41.平穏、からの……?
結局、この日も学校は休むことにした。
行くべきかどうか割とぎりぎりまで悩んでいた時、志賀がある賭けを持ち出してきたのだ。
「熱を測ってみて、三十七度以上あったら休むということにしましょう」
賭けというよりは判断基準だが、測ってみたところちょうど三十七度だった。
しがみついてきた志賀を引きはがすのに何分か熱が上がったのではと思うが、確かにまだ万全ではない。微かな頭痛と気だるさはある。今日休めば連休という状況も最終判断を下す有力な材料にもなった。
「じゃあ俺は休むが、もう看病の必要はないからな。志賀は学校に行ってもいいんだぞ」
「やだなぁ先輩。今の先輩がどうやって三食用意する気ですか。まさか外出して総菜買いに行くとか言わないですよね?」
「最悪はそのつもりだったが、カップ麵の在庫もまだあったはずだ」
「ダ・メ・で・す。食欲あるなら今日はできるだけ栄養のあるもの食べないと。特にカップ麺なんてありえない寄りのありえないです。もし食べてたら永久に没収です」
明らかに過剰な権限を振りかざされ、大勢が決した。どうやら俺は今日も志賀の世話になるらしい。
とはいえ、昨日に比べれば幾分穏やかな一日だった。気分的には。
志賀は身支度や朝食の準備、軽く部屋の掃除を済ませると一旦自分の部屋に戻り、その後は買いものに出かけていた。
その間、俺は久しぶりに部屋で一人になったが、もう上体を起こしていても辛くはないため、いつも通り読書に耽った。昨日がほとんど眠りっ放しだったため頭がぼんやりしており、普段ほど集中できなかったがまったく本が読めないよりはマシだ。
ただし、帰ってきた志賀からは注意を受けた。
「細かい文字は疲れるからまだやめておいた方がいいと思いますけど。

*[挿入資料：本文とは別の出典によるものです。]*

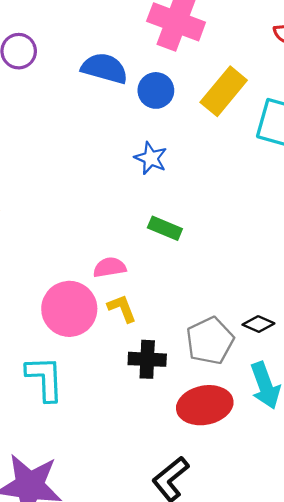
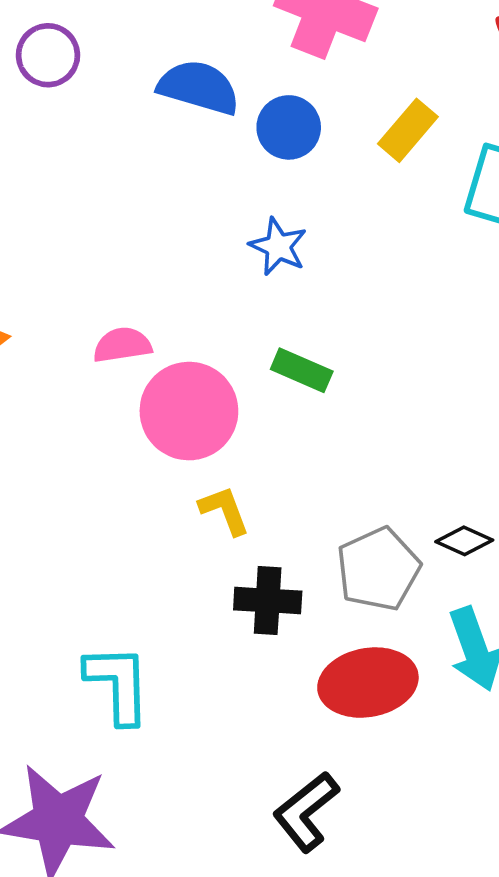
yellow rectangle: (224, 91) -> (408, 130), size x0.7
pink semicircle: (110, 267) -> (122, 345), moved
pink circle: (69, 309) -> (189, 411), moved
cyan L-shape: (45, 378) -> (118, 684), moved

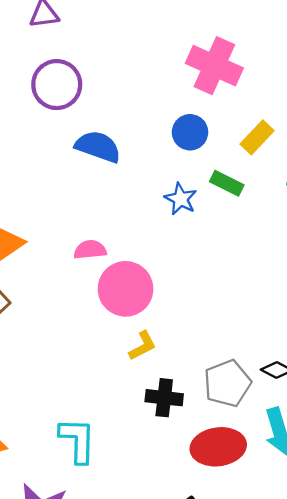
purple circle: (48, 55) -> (57, 85), size x1.4
blue semicircle: (199, 87) -> (98, 147), moved
green rectangle: (302, 370) -> (227, 183), moved
yellow L-shape: (224, 510) -> (143, 346), turned 80

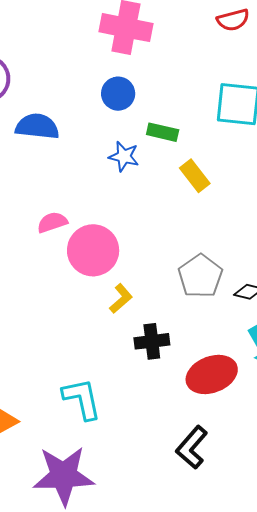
yellow rectangle: (257, 137) -> (195, 176), moved, turned -68
gray pentagon: (227, 383) -> (200, 276), moved

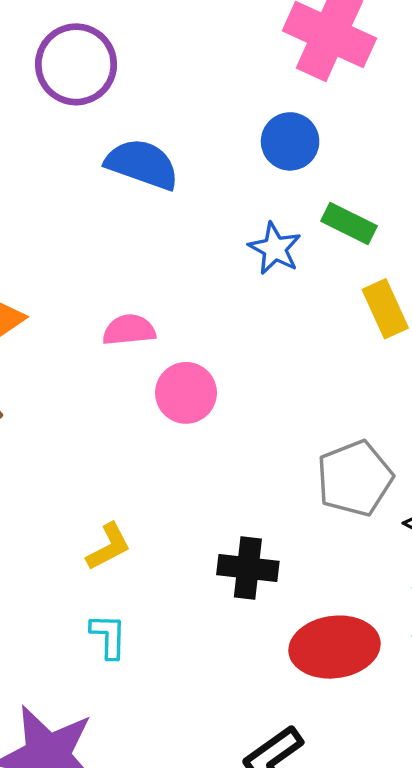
pink circle: (93, 250) -> (186, 393), size x0.7
yellow L-shape: (121, 299) -> (109, 547), moved
cyan L-shape: (82, 399) -> (108, 636), size x0.6

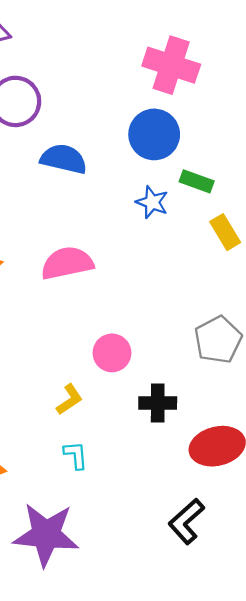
blue circle: (290, 141) -> (154, 134), size x1.4
pink semicircle: (129, 330) -> (67, 263), size x1.6
pink circle: (186, 393) -> (112, 353), moved

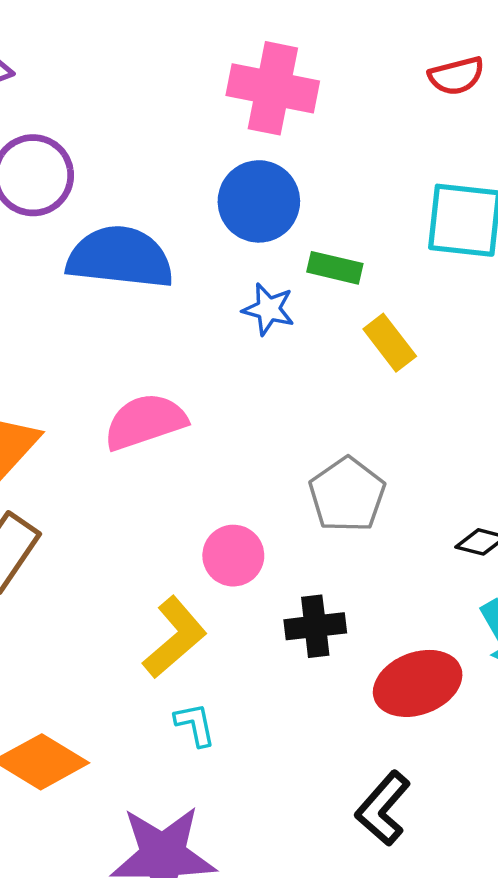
blue semicircle: (64, 159) -> (120, 257), size x1.4
gray pentagon: (218, 340) -> (347, 495), moved
yellow L-shape: (69, 399) -> (175, 637), size x1.6

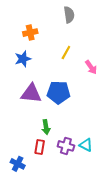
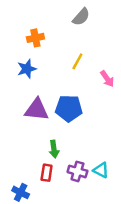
gray semicircle: (69, 15) -> (81, 17), turned 49

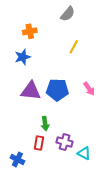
yellow line: (77, 61) -> (74, 47), moved
pink arrow: (107, 79) -> (89, 89), moved
cyan triangle: (101, 170) -> (84, 153), moved

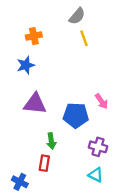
yellow line: (74, 47) -> (84, 38), moved, turned -48
blue pentagon: (57, 90) -> (76, 115), moved
purple cross: (65, 142) -> (98, 147), moved

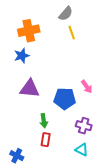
orange cross: (34, 36) -> (29, 31), size x1.5
red rectangle: (44, 163) -> (46, 140), moved

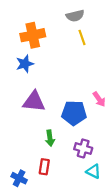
gray semicircle: (66, 14) -> (75, 16), turned 35
purple cross: (84, 126) -> (83, 148), moved
red rectangle: (46, 140) -> (44, 167), moved

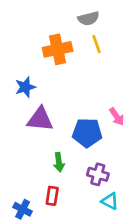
orange cross: (33, 35) -> (58, 49), moved
blue star: (25, 64) -> (25, 87), moved

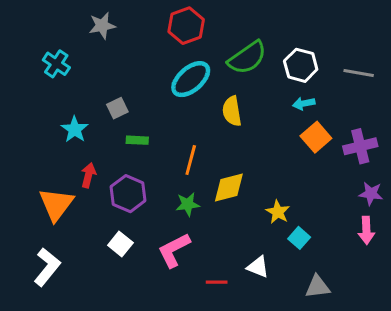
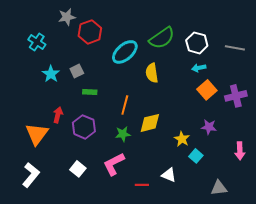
red hexagon: (186, 26) -> (90, 32), moved
cyan star: (75, 129) -> (51, 74), moved
purple star: (371, 194) -> (209, 127), moved
white square: (120, 244) -> (78, 169), moved
gray triangle: (317, 287) -> (219, 188), moved

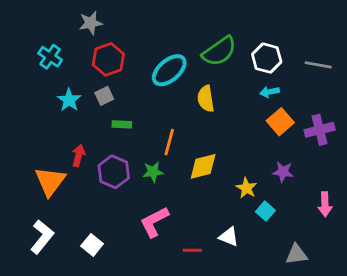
red hexagon: (90, 32) -> (108, 59), moved
green star: (123, 134) -> (153, 172), moved
white square: (78, 169) -> (92, 245), moved

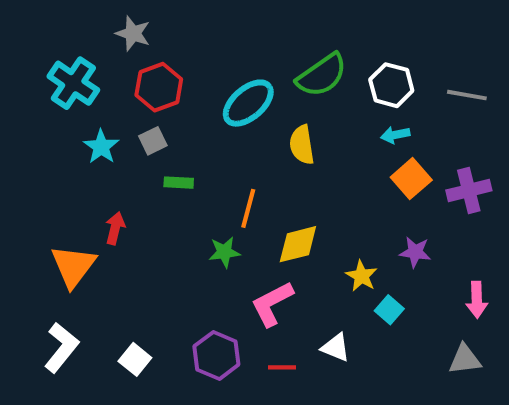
gray star: (91, 23) -> (133, 33), turned 30
cyan cross: (50, 57) -> (73, 83), size x1.4
purple hexagon: (114, 172) -> (216, 355), moved
pink L-shape: (154, 222) -> (272, 304), moved
gray triangle: (297, 254) -> (465, 359), moved

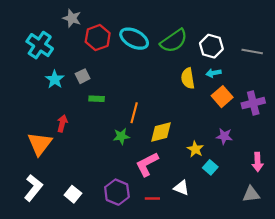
red hexagon: (159, 87) -> (98, 38), moved
cyan ellipse: (248, 103) -> (134, 39), moved, turned 68
yellow semicircle: (302, 145) -> (188, 78), moved

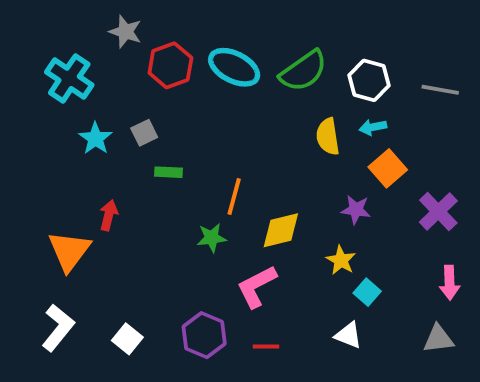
purple cross: (253, 103) -> (438, 212), moved, turned -30
purple star: (224, 136) -> (356, 210), moved
white triangle: (181, 188) -> (348, 335), moved

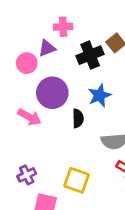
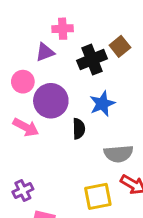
pink circle: (27, 63) -> (23, 82), moved
yellow square: (77, 180) -> (98, 196), moved, turned -30

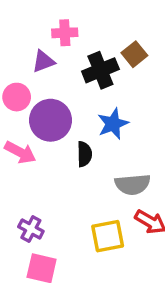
purple cross: (23, 191) -> (31, 229), moved, turned -36

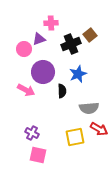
pink circle: (17, 97) -> (24, 49), moved

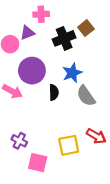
gray semicircle: (89, 108) -> (86, 96), moved, turned 60
pink square: (38, 155) -> (38, 163), moved

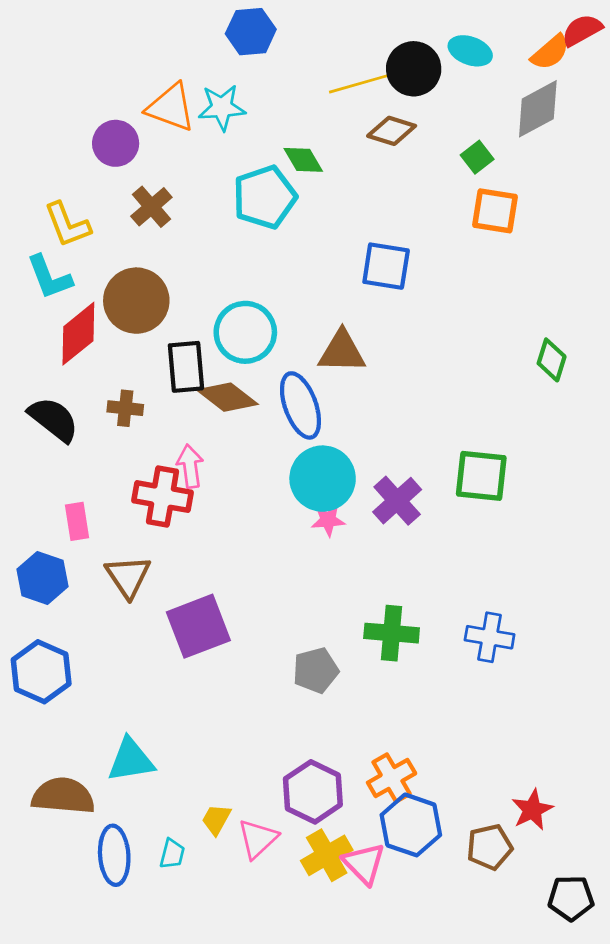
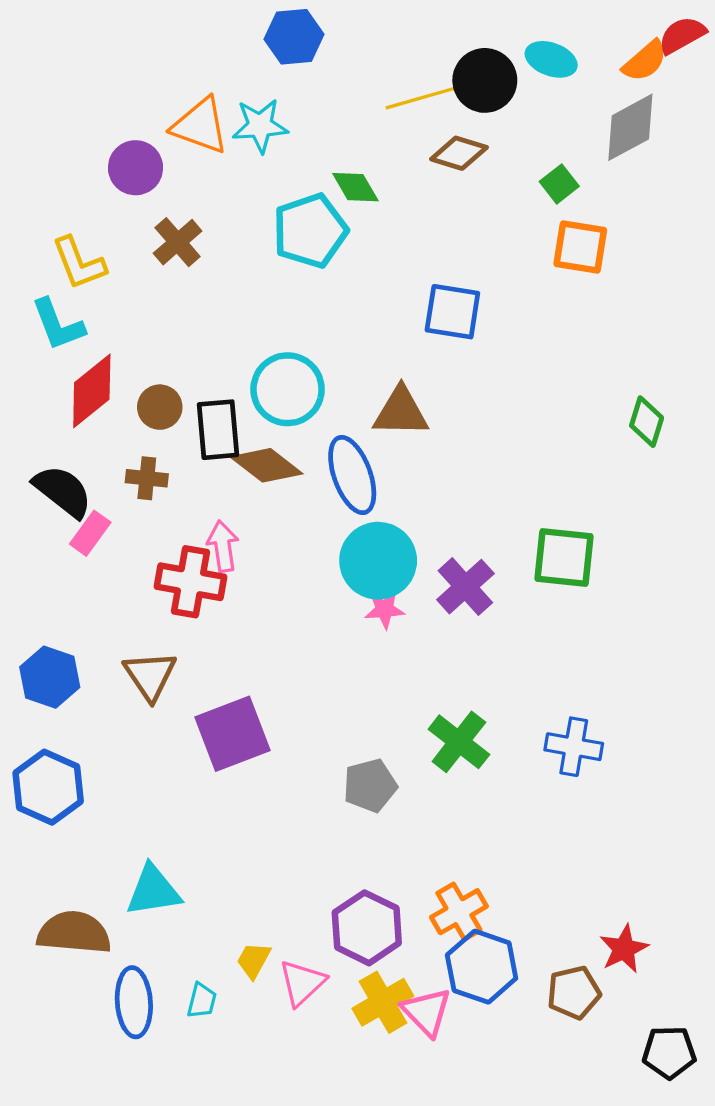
brown circle: (136, 301) -> (160, 407), moved, size x0.6
pink rectangle: (77, 521) -> (90, 533), moved, turned 45
green cross: (392, 633) -> (459, 742), turned 33

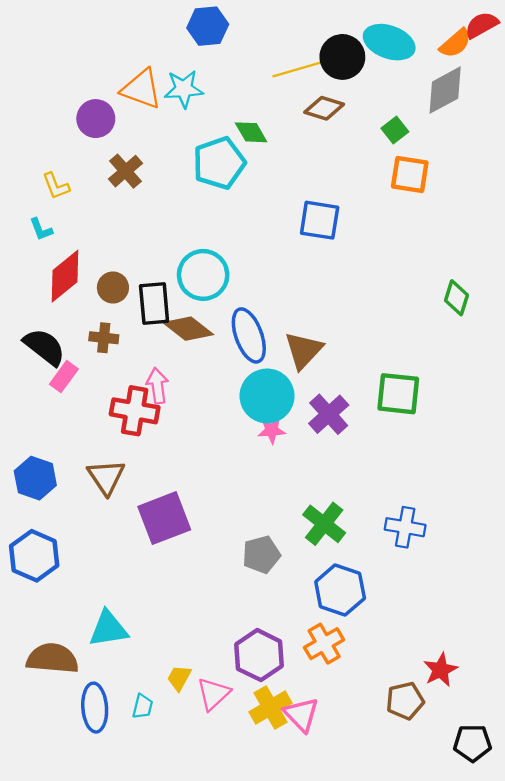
cyan ellipse: (551, 59) -> (389, 42), size x1.4
yellow L-shape: (79, 263) -> (56, 186), size x0.7
cyan L-shape: (58, 325) -> (41, 229), size x0.6
brown triangle: (401, 412) -> (304, 350), moved, turned -48
blue hexagon: (482, 967) -> (340, 590), moved

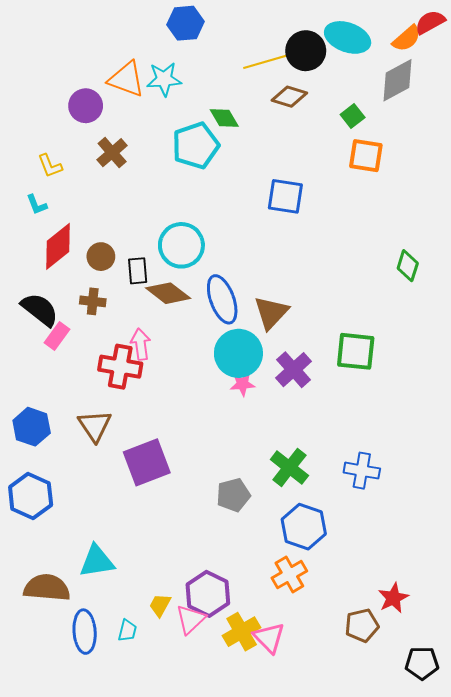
black rectangle: (154, 303) -> (138, 271), size x0.7
purple hexagon: (259, 655) -> (208, 594), moved

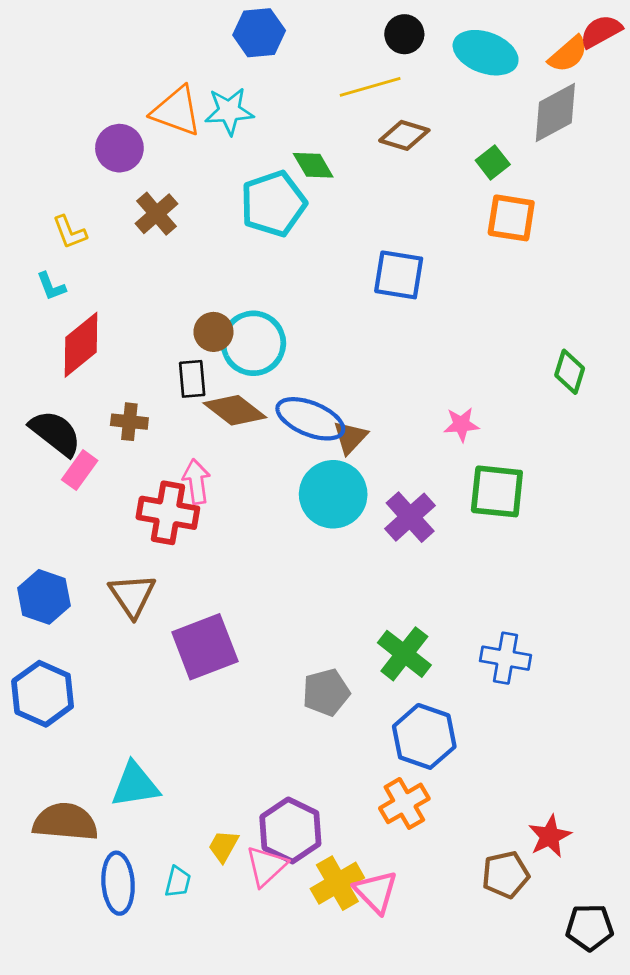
black circle: (306, 51) -> (404, 34), moved, size x0.7
brown circle: (101, 257) -> (213, 332), moved
blue ellipse: (222, 299) -> (310, 419), turned -48
brown triangle: (271, 313) -> (350, 437), moved, size x0.7
pink star: (243, 384) -> (461, 424), moved

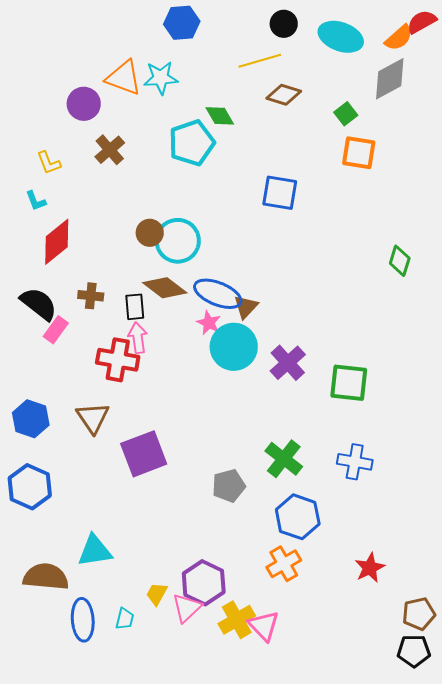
black rectangle: (192, 379) -> (135, 307), moved
pink star: (461, 424) -> (209, 323), moved, turned 30
green square: (497, 491) -> (349, 383), moved
red star: (550, 836) -> (370, 568), moved
brown pentagon: (505, 875) -> (419, 614), moved

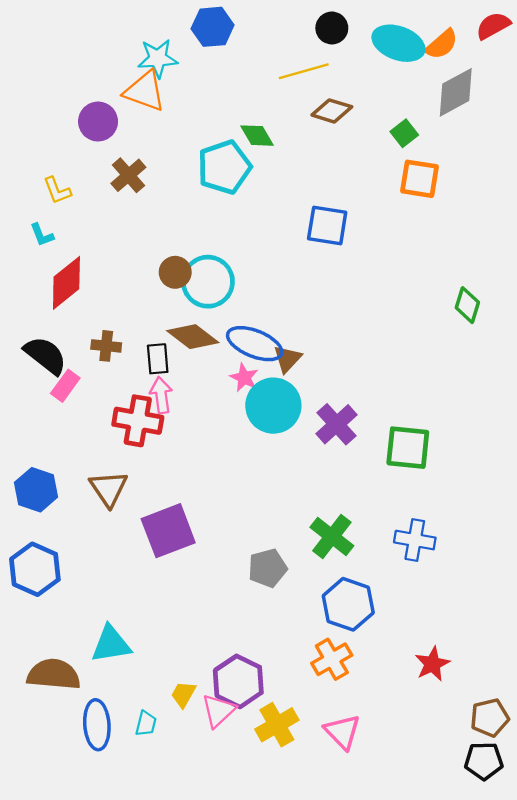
orange semicircle: (399, 38) -> (442, 44), moved
cyan star: (161, 78) -> (158, 58), moved
pink triangle: (264, 626) -> (342, 732), moved

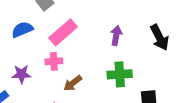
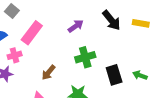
purple arrow: (116, 35) -> (76, 26), turned 56
pink cross: (54, 61) -> (15, 55), moved

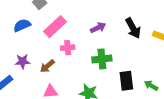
pink cross: (15, 55) -> (68, 48), moved
brown arrow: (48, 72) -> (47, 66), moved

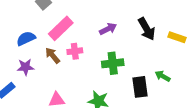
blue semicircle: (22, 25) -> (26, 38), moved
brown arrow: (47, 66) -> (53, 55), moved, turned 91
green arrow: (151, 85) -> (163, 76), moved

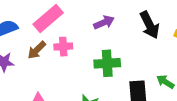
brown arrow: (53, 55) -> (37, 50), turned -98

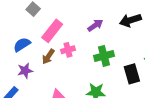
black arrow: (150, 25) -> (130, 20), turned 110

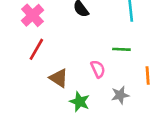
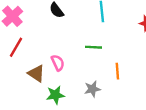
pink semicircle: (98, 69) -> (58, 63), moved
green star: (80, 102) -> (55, 95), turned -30

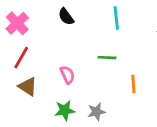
brown triangle: (36, 73) -> (28, 87), moved
gray star: (92, 89) -> (96, 112), moved

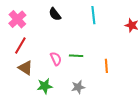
green line: (107, 58) -> (76, 56), moved
green star: (65, 110) -> (45, 86), moved

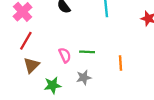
brown triangle: (25, 68) -> (31, 65), turned 42
gray star: (78, 87) -> (84, 77), moved

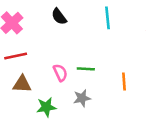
red line: (26, 41) -> (16, 56), turned 48
brown triangle: (31, 65) -> (22, 84), turned 48

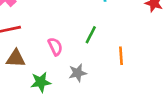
green line: (86, 69) -> (91, 35), moved, turned -66

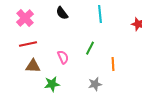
gray star: (78, 73) -> (95, 84), moved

なんならまたあたしが読み聞かせしてあげてもいいわけですし」
時々母親みたいなことを言うのはなんだろう。女性特有の母性本能とかが関係しているのだろうか。
野菜中心の昼食を済ませたあと、午後は互いにゆったりとした時間を過ごした。
相変わらず俺は黙々と本を読み、志賀はスマホをいじりながら時々俺にたわいない話を振ってくる。
二人で部室にいる時と似たような雰囲気だが、今までほどウザったい感じがしないのはどうしてだろう。志賀がいる空間にすっかり慣れてしまったからかもしれない。それもそれで複雑な気分だった。
ともあれ、今日さえ何事もなく安静に過ごせば、明日からはまた日常に戻れるだろう――と思っていた矢先。
校時でいえばちょうど放課後になった頃、一つのメッセージが平穏を崩す。
【SAKI:体調はどう?】
スマホに表示されたのは、冴姫さんからのライン。
最近では珍しい、というか今年度に入ってからは初めてだった。今までは大体部室で会っていたし、そもそも冴姫さん自身、普段からあまりスマホを触らない人なのだ。
文面からして、俺が体調不良で休んでいることを知っているのだろうか。
【KU-TA:お疲れ様です。誰かから聞いたんですか】
【SAKI:小鳥遊先生からね。二日も休んでいると聞いたからどんな重症かなと思ったのだけど】
【KU-TA:ご心配をおかけしてすみません。ただの風邪です。今日も行けそうではあったんですが、念のためというか】
【SAKI:大丈夫そうなら安心したわ。そういえば、同じく小鳥遊先生から聞いたのだけど、あの子も風邪でお休みしているそうね】
あの子――それが誰なのか瞬時に理解し、喉の奥が少し詰まる。
【KU-TA:あの子?】
【SAKI:デブ研の新入部員、志賀愛羽さん。秋月君は知らなかったの?】
なんと答えたものか。
知らないと返せば嘘をつくことになる。別にそれでもいい気はするが、なんとなく嫌な予感がしないでもない。
俺が返事に悩んでいると、冴姫から続けざまにメッセージ。
【SAKI:まあいいけど。とりあえず、今からお見舞いに伺うから。秋月君、アパートにいるわよね?】
額に冷や汗が生じる。
嫌な予感が、現実に変わりそうなことを実感して。